We blog. We tweet. We upload video.

At a Tallahassee bar the other night, colleagues gathered to toast the Times/Herald's Marc Caputo, who's leaving for a new assignment in Miami.

While Caputo engaged in a playful thumb-wrestling match with one of Gov. Rick Scott's aides, Brian Burgess, a second aide, Brian Hughes, took pictures on his cell phone and uploaded them on Twitter that night.

In an ever-evolving media environment, it's fun to reflect on how our systems of communication have changed.

Here are three stories from personal experience that illustrate how far we've come.

In the headquarters of most state capital news agencies in Tallahassee, long before the Internet and e-mail, three words defined our daily routine: "Check the box," we reminded each other over and over. Press releases, veto messages and other news was delivered on foot to the press center's mail room where each newspaper had a box.
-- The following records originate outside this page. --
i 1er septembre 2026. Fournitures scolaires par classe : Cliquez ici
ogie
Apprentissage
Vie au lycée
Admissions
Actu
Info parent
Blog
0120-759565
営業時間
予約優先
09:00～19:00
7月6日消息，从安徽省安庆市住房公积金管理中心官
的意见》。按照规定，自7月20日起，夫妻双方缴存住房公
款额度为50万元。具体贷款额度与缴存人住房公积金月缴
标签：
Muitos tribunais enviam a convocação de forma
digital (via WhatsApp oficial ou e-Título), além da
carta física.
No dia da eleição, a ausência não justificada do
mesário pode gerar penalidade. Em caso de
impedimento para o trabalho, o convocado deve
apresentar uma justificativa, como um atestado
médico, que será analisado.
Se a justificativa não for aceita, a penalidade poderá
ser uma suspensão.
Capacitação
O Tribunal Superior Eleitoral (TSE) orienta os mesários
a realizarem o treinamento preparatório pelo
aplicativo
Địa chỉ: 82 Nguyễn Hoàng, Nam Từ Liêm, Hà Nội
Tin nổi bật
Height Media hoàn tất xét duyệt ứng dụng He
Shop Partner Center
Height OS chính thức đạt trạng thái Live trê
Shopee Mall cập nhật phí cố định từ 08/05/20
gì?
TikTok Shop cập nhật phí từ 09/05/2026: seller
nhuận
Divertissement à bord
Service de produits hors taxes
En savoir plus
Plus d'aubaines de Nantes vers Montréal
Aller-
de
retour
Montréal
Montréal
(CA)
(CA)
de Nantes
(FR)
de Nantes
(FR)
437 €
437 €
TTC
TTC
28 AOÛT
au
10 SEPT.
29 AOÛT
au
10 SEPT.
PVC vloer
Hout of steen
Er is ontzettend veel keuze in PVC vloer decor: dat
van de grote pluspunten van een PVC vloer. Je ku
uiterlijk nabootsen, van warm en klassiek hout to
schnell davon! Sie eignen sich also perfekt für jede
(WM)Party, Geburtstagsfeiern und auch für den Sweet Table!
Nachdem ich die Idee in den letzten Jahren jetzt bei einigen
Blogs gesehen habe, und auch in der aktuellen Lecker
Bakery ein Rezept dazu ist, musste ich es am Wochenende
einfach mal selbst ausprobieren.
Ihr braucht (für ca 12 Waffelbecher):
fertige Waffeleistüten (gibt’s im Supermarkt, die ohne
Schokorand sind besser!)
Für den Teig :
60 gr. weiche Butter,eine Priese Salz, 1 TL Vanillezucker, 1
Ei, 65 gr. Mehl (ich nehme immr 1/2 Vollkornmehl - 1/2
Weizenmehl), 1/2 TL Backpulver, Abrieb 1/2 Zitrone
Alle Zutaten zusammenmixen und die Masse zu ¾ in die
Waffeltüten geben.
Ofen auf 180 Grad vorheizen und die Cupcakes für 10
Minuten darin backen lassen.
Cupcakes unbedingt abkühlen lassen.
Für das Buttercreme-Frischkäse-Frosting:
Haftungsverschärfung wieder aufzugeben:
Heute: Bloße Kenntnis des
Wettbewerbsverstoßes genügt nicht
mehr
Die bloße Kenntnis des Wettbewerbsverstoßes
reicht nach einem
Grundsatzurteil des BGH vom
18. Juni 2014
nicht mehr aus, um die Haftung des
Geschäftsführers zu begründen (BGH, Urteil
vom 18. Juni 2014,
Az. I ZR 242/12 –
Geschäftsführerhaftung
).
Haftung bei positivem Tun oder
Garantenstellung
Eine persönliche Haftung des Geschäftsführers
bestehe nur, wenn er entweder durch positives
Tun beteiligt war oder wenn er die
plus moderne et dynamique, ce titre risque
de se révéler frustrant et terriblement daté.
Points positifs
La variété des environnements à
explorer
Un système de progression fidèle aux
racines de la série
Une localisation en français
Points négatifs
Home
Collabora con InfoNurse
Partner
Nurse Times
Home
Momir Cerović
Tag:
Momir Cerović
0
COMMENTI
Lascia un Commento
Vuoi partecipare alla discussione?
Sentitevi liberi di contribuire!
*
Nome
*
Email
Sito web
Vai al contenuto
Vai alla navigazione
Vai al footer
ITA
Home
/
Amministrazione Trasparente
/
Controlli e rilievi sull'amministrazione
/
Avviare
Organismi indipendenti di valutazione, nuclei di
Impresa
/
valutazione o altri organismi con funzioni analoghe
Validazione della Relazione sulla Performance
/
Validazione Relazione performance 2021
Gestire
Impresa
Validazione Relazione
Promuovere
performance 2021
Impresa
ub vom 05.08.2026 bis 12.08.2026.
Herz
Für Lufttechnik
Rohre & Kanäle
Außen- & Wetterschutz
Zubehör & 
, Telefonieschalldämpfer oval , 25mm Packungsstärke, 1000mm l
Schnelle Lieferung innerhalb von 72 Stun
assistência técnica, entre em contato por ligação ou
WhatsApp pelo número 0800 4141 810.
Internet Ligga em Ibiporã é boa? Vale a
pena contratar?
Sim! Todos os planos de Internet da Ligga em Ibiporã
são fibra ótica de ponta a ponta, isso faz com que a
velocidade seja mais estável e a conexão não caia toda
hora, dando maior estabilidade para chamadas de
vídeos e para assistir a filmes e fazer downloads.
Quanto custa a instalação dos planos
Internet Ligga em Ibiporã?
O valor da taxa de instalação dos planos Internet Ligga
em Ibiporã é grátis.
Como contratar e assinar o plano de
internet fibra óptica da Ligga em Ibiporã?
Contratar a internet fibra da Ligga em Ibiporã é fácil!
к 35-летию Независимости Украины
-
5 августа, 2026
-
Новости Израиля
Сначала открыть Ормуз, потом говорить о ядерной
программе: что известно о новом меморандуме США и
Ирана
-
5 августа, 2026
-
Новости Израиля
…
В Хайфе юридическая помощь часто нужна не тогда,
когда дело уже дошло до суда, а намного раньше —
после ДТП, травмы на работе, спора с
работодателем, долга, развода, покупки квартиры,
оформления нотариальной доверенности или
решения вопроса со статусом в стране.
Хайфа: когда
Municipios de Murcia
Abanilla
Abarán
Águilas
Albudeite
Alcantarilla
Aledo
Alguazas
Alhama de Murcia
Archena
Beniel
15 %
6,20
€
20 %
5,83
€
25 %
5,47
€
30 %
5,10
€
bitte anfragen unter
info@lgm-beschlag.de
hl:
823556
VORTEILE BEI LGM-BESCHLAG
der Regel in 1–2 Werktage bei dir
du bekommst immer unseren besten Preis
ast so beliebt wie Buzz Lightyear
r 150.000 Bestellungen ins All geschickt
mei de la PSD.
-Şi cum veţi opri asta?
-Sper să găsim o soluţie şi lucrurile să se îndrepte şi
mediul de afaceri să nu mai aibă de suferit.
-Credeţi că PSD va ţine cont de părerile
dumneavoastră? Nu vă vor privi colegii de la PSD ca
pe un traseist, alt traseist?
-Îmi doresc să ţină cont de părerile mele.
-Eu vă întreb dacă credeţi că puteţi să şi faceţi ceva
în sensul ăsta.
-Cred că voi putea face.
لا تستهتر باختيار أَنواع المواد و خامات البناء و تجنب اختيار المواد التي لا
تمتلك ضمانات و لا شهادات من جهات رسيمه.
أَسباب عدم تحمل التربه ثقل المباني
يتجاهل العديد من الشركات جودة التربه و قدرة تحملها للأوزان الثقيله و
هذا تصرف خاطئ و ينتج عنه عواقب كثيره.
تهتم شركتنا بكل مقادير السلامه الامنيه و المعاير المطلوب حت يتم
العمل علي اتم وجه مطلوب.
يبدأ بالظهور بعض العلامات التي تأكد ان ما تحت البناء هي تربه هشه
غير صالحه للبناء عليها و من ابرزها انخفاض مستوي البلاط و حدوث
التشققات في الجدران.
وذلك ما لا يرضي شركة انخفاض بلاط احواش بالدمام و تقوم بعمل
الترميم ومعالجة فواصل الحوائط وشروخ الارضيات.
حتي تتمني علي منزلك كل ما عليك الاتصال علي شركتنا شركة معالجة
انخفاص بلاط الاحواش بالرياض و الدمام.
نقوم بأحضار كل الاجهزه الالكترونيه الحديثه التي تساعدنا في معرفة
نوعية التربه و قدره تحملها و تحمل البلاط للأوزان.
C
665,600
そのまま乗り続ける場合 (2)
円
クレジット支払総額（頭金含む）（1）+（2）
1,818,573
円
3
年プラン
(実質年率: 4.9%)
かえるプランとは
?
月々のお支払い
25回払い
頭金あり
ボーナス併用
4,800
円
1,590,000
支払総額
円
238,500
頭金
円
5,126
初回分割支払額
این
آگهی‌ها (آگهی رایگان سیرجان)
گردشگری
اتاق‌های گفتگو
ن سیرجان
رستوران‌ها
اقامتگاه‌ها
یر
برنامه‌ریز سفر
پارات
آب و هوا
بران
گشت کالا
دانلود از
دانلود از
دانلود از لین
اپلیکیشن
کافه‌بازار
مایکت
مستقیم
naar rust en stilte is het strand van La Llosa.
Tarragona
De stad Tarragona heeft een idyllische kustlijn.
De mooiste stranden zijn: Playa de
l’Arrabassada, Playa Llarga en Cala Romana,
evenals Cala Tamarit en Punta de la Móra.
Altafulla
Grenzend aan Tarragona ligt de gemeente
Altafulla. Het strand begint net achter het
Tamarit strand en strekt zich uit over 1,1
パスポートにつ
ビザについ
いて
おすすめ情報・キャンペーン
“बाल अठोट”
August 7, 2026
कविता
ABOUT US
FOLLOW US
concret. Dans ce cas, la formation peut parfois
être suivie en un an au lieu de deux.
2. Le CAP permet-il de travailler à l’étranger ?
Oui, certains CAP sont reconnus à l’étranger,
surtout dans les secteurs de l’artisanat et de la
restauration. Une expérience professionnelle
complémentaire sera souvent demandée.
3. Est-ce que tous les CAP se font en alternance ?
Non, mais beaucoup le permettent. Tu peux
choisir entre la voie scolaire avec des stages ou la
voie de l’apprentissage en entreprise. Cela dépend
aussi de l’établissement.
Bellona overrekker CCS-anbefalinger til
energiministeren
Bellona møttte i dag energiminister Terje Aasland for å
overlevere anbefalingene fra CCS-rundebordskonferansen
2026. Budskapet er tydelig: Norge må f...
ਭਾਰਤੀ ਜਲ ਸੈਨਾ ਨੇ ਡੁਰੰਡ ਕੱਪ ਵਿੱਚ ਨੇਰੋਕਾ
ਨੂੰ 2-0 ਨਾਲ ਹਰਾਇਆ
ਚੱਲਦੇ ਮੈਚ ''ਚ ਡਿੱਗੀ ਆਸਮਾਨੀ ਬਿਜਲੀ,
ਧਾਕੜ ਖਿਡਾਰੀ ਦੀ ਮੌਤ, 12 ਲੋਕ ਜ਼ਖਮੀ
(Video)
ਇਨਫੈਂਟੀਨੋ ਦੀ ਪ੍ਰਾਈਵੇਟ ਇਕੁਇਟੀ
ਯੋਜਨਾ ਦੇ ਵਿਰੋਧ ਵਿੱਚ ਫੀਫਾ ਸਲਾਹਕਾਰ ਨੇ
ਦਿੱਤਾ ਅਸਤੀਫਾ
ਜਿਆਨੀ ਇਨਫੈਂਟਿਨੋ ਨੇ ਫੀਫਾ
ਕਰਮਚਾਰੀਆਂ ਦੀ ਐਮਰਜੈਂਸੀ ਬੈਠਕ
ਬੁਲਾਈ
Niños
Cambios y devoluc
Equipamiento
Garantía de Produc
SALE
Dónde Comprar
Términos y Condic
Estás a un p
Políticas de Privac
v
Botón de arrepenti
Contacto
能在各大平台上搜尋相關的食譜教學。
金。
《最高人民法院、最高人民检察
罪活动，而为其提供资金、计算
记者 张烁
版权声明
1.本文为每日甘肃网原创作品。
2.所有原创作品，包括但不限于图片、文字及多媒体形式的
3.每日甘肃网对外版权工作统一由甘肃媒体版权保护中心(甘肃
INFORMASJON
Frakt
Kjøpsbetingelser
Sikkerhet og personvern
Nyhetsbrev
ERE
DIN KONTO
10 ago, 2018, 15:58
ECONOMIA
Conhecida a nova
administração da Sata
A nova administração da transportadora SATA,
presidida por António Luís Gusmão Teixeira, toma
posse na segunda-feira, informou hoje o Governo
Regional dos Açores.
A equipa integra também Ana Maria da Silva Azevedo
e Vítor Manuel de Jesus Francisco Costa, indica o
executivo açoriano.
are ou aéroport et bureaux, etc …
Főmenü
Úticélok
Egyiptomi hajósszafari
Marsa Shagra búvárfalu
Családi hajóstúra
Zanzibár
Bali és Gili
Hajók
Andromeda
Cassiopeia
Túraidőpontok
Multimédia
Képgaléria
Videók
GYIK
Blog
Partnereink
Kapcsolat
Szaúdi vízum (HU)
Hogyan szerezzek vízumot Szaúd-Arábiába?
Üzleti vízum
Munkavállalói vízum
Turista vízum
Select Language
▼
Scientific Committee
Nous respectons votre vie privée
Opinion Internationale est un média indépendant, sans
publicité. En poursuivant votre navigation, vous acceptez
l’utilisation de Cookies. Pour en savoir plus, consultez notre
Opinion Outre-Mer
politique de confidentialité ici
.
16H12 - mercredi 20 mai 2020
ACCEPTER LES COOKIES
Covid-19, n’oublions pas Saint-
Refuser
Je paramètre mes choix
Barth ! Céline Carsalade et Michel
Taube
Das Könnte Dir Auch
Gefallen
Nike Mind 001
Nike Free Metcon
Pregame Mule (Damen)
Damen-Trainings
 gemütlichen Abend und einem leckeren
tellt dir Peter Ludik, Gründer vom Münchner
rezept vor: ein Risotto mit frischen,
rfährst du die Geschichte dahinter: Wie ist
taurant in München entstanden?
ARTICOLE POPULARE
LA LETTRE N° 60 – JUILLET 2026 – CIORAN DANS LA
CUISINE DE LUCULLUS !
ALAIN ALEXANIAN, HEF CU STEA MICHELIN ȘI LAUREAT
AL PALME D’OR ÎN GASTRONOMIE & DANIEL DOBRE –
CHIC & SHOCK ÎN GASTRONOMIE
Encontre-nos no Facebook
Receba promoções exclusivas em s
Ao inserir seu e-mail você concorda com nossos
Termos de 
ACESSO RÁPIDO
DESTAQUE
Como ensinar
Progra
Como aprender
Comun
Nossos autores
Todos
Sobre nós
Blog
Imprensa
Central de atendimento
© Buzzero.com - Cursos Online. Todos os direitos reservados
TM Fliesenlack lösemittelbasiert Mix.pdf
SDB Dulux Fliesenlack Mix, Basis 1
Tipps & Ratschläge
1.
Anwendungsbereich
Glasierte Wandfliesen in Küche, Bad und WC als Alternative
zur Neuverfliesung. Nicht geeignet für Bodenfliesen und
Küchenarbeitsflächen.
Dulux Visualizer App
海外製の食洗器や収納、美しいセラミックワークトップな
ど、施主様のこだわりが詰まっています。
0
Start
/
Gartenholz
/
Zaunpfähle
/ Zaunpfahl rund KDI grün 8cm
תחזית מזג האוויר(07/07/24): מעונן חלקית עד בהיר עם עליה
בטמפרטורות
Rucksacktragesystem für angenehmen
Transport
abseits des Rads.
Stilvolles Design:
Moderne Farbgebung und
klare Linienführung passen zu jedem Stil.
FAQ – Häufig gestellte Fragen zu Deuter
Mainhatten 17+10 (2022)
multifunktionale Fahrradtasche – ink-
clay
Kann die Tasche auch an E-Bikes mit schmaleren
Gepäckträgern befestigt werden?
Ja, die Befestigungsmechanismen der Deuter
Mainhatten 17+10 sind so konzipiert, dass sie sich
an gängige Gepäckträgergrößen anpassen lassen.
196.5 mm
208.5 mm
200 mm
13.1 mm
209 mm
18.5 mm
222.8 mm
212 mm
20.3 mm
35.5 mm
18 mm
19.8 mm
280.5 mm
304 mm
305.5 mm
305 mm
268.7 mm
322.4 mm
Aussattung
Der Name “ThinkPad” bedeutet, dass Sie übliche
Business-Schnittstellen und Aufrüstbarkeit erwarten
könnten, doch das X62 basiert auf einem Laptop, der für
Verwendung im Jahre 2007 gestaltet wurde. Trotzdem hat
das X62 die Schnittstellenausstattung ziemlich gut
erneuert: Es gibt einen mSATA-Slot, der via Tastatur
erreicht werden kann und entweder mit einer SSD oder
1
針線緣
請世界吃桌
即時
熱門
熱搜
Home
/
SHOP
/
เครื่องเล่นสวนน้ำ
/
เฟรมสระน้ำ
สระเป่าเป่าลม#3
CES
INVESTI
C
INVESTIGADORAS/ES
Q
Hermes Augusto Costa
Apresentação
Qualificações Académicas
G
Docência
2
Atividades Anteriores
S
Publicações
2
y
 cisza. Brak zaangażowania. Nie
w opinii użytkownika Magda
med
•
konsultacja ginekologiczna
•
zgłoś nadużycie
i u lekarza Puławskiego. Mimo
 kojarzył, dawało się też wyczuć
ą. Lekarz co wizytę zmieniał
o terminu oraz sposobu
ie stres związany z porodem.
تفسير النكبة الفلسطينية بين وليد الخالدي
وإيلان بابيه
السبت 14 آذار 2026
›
By coincidence, I happened to be the only reporter lingering one Monday night in 1993 when Gov. Lawton Chiles' staff delivered a surprising veto of a bill strongly backed by many of his fellow Democrats.

The so-called Noah's Ark bill would have required the governor to appoint specific numbers of women, blacks and Hispanics to hundreds of boards and commissions to achieve what supporters said was a necessary "gender balance" reflective of Florida's overall population.

An exclusive story landed in my lap because I remembered to "check the box" one last time before heading out.

The aggrieved sponsor of the bill was Debbie Wasserman Schultz, then a freshman state House member, now a member of Congress and chairwoman of the Democratic National Committee.

• • •

On Election Night 1984 in Fort Lauderdale, the losing candidate for sheriff of Broward County waited until about 2 in the morning to concede defeat.

Way past deadline, right?

Wrong.

The Miami Herald had just begun publishing a street edition called the Morning Extra, which included late sports scores and overnight breaking news.

Brian Duffy, the reporter anchoring the election night coverage, was running out of time and needed a pithy quote from the losing candidate's concession speech.

We needed to improvise fast.

I nudged Sheriff George Brescher toward a wall-mounted telephone in the county government building, got Duffy on the line and held the receiver close to the sheriff's face while Duffy listened in.

It wasn't pretty, but we got it covered.

• • •

The picturesque waterfront city of Newport, R.I., is a favorite convention site, and in 1974, it hosted a police chiefs junket featuring a weekend parade through the historic city streets. As a young radio reporter, I was assigned to provide live reports, complete with background noise of the famous Mummers string band from Philadelphia.

Fifteen years before cell phones were common, the only way to get the job done was to commandeer a pay phone with the door open and narrate my report as the musicians strolled by.

Everything was going well until a recorded female voice interrupted me with "Please deposit 5 cents for an additional three minutes."